Le terme "sublimer" devrait être entendu d'une manière plus... sublime, que chez Freud. Chez Freud, on satisfait une pulsion en lui donnant une forme qui dépasse le simple plaisir égotique pour être compatible avec une vie sociale.
Chez Spinoza, il faut passer par le problème de la vie en société mais aller jusqu'à la compatibilité cosmique, "l'union mentale avec toute la Nature".
C'est en cela que Spinoza peut se révéler plus révolutionnaire, l'intérêt cosmique se heurtant parfois à l'intérêt social (place du mystique dans une société ?) alors que Freud aurait tendance à faire entrer ses "clients" dans le moule social (travail, mariage, enfants).

Il va de soi que l'on se raproche de la notion d'inconscient.
Je suis conscient qu'il faut respecter la moral de l'autre.
Mais comment argumente il justement cette notion de moral prorpre à chacun ?????.


L'appendice du livre I de l'Ethique fait une synthèse de la genèse des idées du Bien et du Mal (cf http://www.spinozaetnous.org/ethiq/ethiq1.htm#App ).
La question de la sociabilité est aussi traitée dans E4P35, 36, 37 (abbréviation pour : Ethique, Livre 4, Propositions 35, 36, 37) : http://www.spinozaetnous.org/ethiq/ethiq4.htm#P35 .

En résumé, pour Spinoza on est agité d'une multitude d'affections et d'affect et on appelle "bons" ceux qui nous sont utiles et "mauvais" ceux qui nous sont dommageable.

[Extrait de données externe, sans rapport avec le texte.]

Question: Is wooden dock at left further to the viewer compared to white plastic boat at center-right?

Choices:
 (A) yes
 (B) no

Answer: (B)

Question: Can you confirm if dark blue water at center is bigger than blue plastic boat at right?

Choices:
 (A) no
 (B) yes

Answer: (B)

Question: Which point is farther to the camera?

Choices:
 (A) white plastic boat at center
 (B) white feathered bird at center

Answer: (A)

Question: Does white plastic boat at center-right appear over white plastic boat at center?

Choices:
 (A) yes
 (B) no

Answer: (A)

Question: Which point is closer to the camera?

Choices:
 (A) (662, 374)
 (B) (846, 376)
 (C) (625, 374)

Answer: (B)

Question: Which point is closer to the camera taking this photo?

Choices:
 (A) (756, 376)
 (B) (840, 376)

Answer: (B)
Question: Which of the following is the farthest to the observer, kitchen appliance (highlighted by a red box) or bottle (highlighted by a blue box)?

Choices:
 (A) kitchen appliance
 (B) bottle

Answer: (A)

A partir du bon et du mauvais, les hommes ont inventé les catégories du Bien et du Mal, transformant leurs propres sensations en règles universelles mais ces notions sont des artifices d'une utilité à évaluer par chaque individu.
Le bien pour Spinoza n'est donc pas dans ces catégories morales mais correspond au "bon pour soi". Il se trouve que ce qui est bon pour soi sera d'autant meilleur pour un autre être que celui-ci nous ressemble. Et c'est ainsi que de proche en proche, il y a des biens communs, des bases sur lesquelles se construisent les communautés humaines ou autres, jusqu'à l'ultime communauté, celle de la Nature.


Cette morale qui venant de notre éducation,histoire,culture... nous "paralyse " quelque fois dans le sens ou en ne faisant aucun mal à autrui on a quand même l'impression de transgresser un interdit qui nous mets mal à l'aise ,alors que la sagesse ,la liberté total ce serait justement de nous laisser aller vers le bonheur ,vers le plein desir, la satisfaction ,tant que celle ci ne porte pas préjudice à autrui??

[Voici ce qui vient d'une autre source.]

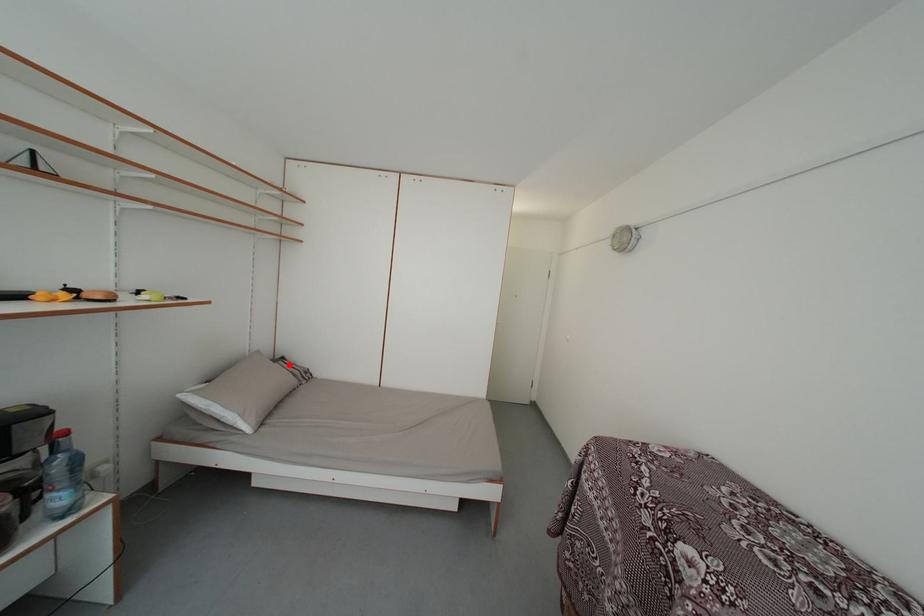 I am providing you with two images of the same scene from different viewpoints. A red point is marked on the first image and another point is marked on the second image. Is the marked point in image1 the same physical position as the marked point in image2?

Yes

Pour Spinoza, le bonheur s'obtient par la connaissance : connaissance de soi, des choses et de Dieu (= Nature = Réel = Cosmos... ).
La liberté totale vient de la conscience.
Suivre la première passion qui passe, se laisser aller, c'est être agit plutôt qu'agir, c'est encore être esclave parce qu'on ne maitrise pas ce qu'on suit.
Refuser ou accepter les règles sociales est secondaire, le principal étant de savoir si on les refuse en pleine connaissance de cause, ou si on est simplement agité par des passions de refus provoquées par l'environnement.
La période de l'adolescence est caractéristique de ces emportements purement réactifs où pour s'affirmer on suit une anti-règle qui se révèle parfois plus contraignante que la règle normale. Les punks faisaient bien des efforts pour que leurs crètes tiennent bien droites...
C'est une question de stratégie de vie, de connaissance de soi et du monde. Qu'est-ce qui nous convient ? Qu'est-ce que nous rapporte le combat contre la coutume ou la loi ?
.J'ai encore un peu de mal avec la notion "d'appétit"

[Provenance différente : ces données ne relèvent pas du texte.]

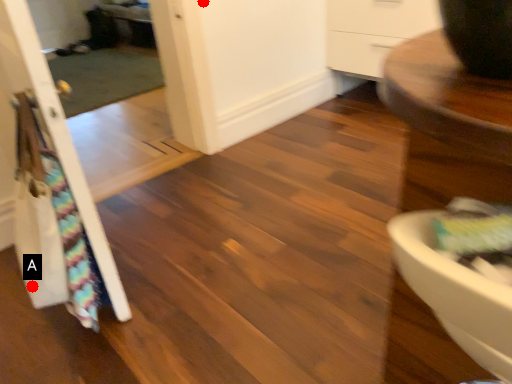 Question: Two points are circled on the image, labeled by A and B beside each circle. Which point is farther to the camera?

Choices:
 (A) A is further
 (B) B is further

Answer: (B) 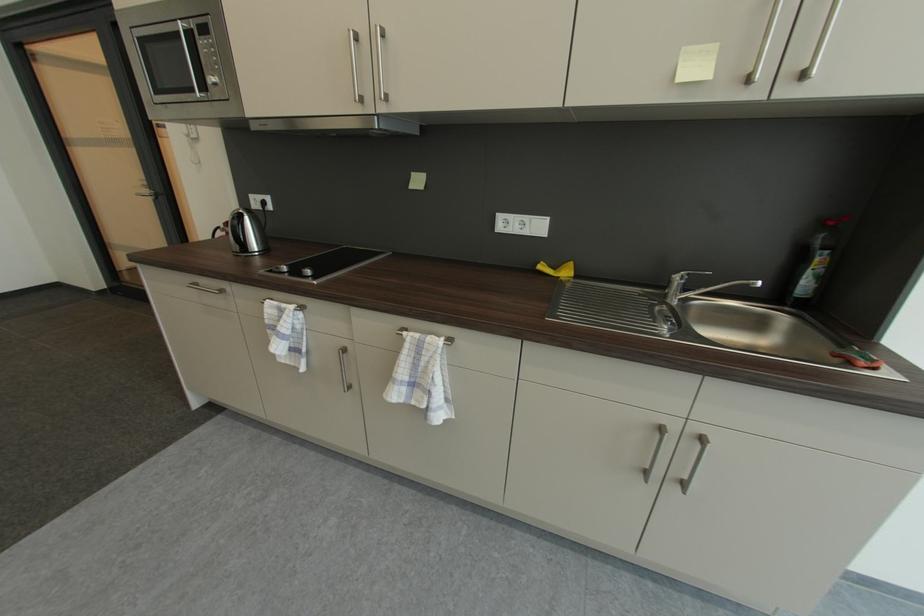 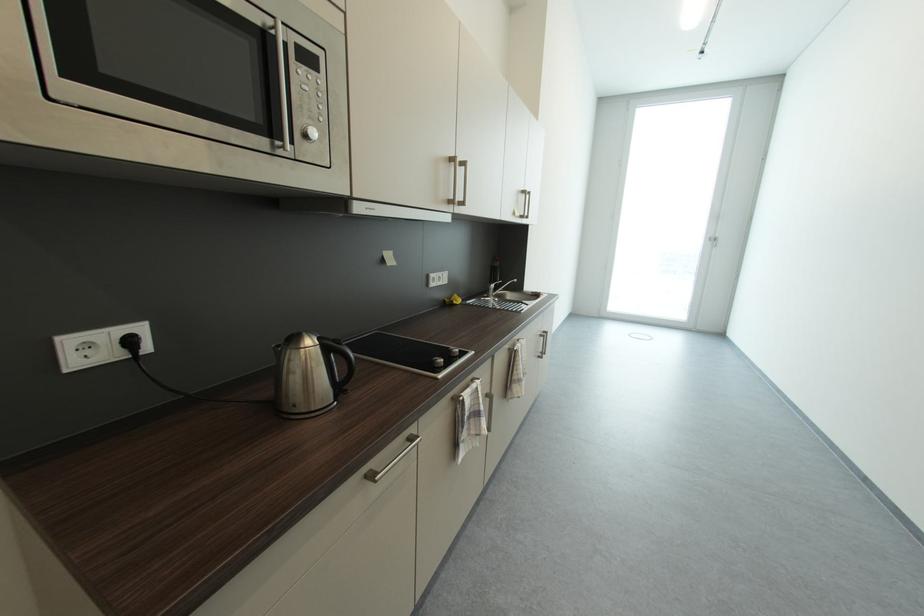 The point at (x=273, y=323) is marked in the first image. Where is the corresponding point in the second image?

(472, 419) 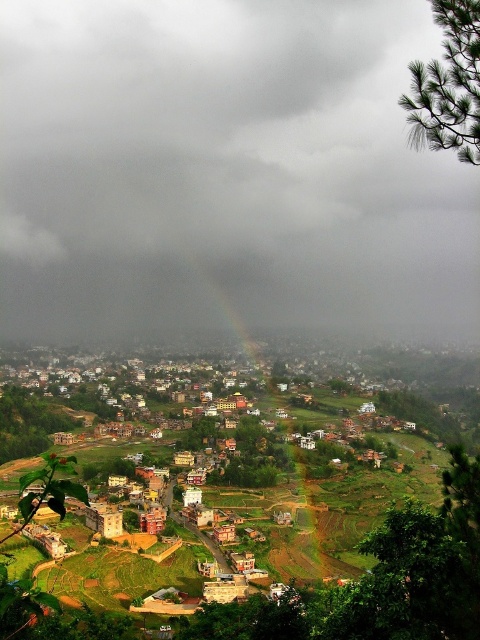 Question: Among these points, which one is nearest to the camera?

Choices:
 (A) (398, 260)
 (B) (320, 572)
 (C) (254, 520)

Answer: (B)

Question: Can you confirm if rainbow at center is wider than multicolored clay houses at center?

Choices:
 (A) no
 (B) yes

Answer: (A)

Question: Which is farther from the rainbow at center?

Choices:
 (A) multicolored clay houses at center
 (B) cloudy gray sky at upper center

Answer: (B)

Question: Which of the following is the farthest from the observer?

Choices:
 (A) (46, 173)
 (B) (274, 557)

Answer: (A)

Question: Is cloudy gray sky at upper center bigger than rainbow at center?

Choices:
 (A) yes
 (B) no

Answer: (A)

Question: Does rainbow at center come behind multicolored clay houses at center?

Choices:
 (A) yes
 (B) no

Answer: (A) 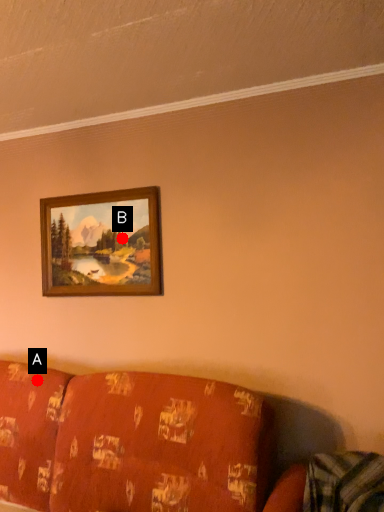 Question: Two points are circled on the image, labeled by A and B beside each circle. Which point is farther from the camera taking this photo?

Choices:
 (A) A is further
 (B) B is further

Answer: (B) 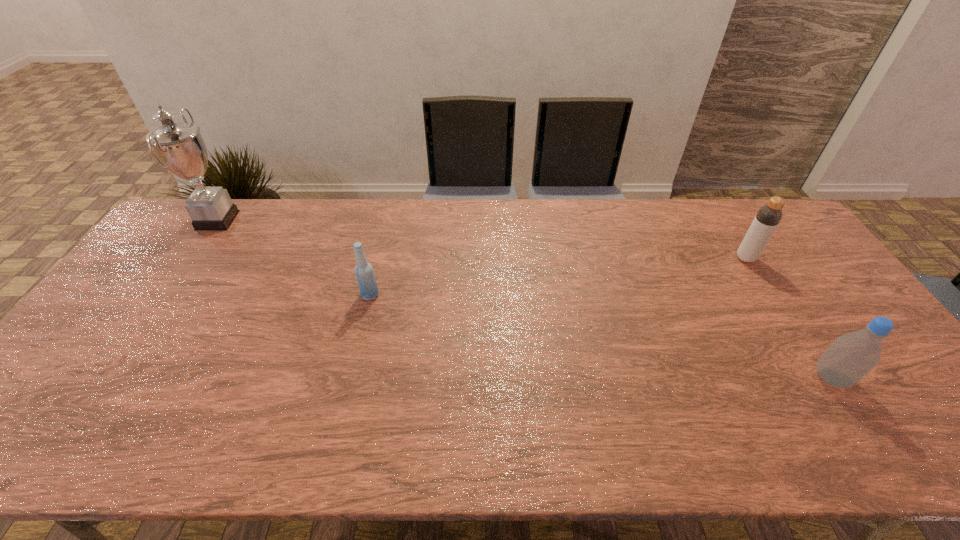 At what (x,y) coordinates should I click in order to perform the action: click on vacant area between the second nearest object and the nearest object. Please return your answer as a coordinate pair (x, y). Looking at the image, I should click on (x=600, y=336).

What are the coordinates of `vacant space in between the nearest bottle and the tallest object` in the screenshot? It's located at (524, 299).

The width and height of the screenshot is (960, 540). Identify the location of blank region between the second object from left to right and the farthest object. (294, 258).

Locate an element on the screen. The height and width of the screenshot is (540, 960). free spot between the third nearest object and the leftmost bottle is located at coordinates (558, 276).

Locate an element on the screen. vacant point located between the second farthest object and the nearest bottle is located at coordinates (788, 318).

Find the location of `free space between the tallest object and the nearest bottle`. free space between the tallest object and the nearest bottle is located at coordinates (524, 299).

Where is `blank region between the nearest bottle and the third nearest object`? The height and width of the screenshot is (540, 960). blank region between the nearest bottle and the third nearest object is located at coordinates [788, 318].

This screenshot has width=960, height=540. I want to click on free space between the farthest bottle and the trophy cup, so click(482, 239).

Locate which object ranks second in proximity to the trophy cup. Please provide its 2D coordinates. Your answer should be formatted as a tuple, i.e. [(x, y)], where the tuple contains the x and y coordinates of a point satisfying the conditions above.

[(768, 217)]

The width and height of the screenshot is (960, 540). Identify the location of the third closest object to the farthest bottle. (181, 150). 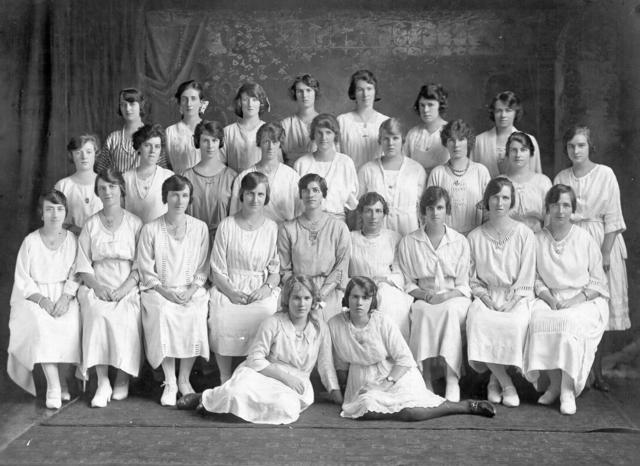 This screenshot has width=640, height=466. What are the coordinates of `rug` in the screenshot? It's located at [x=148, y=416]. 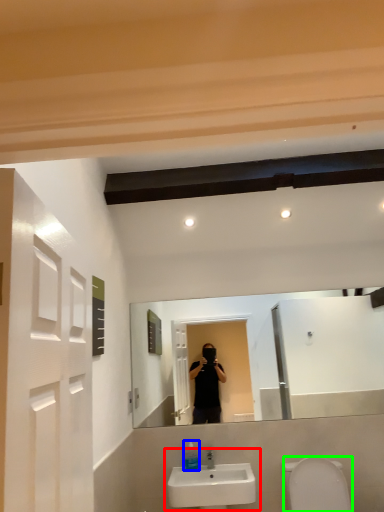 Question: Based on their relative distances, which object is nearer to sink (highlighted by a red box)? Choose from soap dispenser (highlighted by a blue box) and toilet bowl (highlighted by a green box).

Choices:
 (A) soap dispenser
 (B) toilet bowl

Answer: (A) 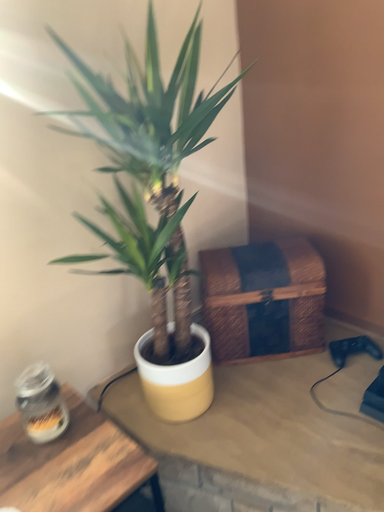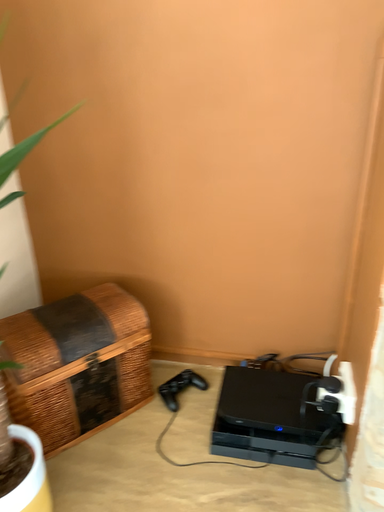 Question: How did the camera likely rotate when shooting the video?

Choices:
 (A) rotated downward
 (B) rotated upward

Answer: (B)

Je vois les choses ainsi :
avoir faim, avoir soif, ou vouloir de l'argent, c'est s'efforcer d'attirer à soi, c'est effectuer un mouvement de prise. Il y a un appétit, un mouvement, qui prend de l'extension d'où la formation d'une chose.
Il ne faut pas dire "une chose a de l'appétit" mais "une chose exprime un appétit". La Terre exprime la gravitation, le prédateur exprime la faim, l'étudiant exprime la recherche du savoir. Avant les choses, il y a un champ pré-phénoménologiques d'appétits qui animent la Substance. C'est la gravité qui engendre une planète et non pas la planète qui engendre la gravité, c'est la faim qui crée le prédateur, c'est l'appétit de science qui crée l'étudiant.
L'essence de toute chose est l'appétit, le conatus, dont elle est l'expression.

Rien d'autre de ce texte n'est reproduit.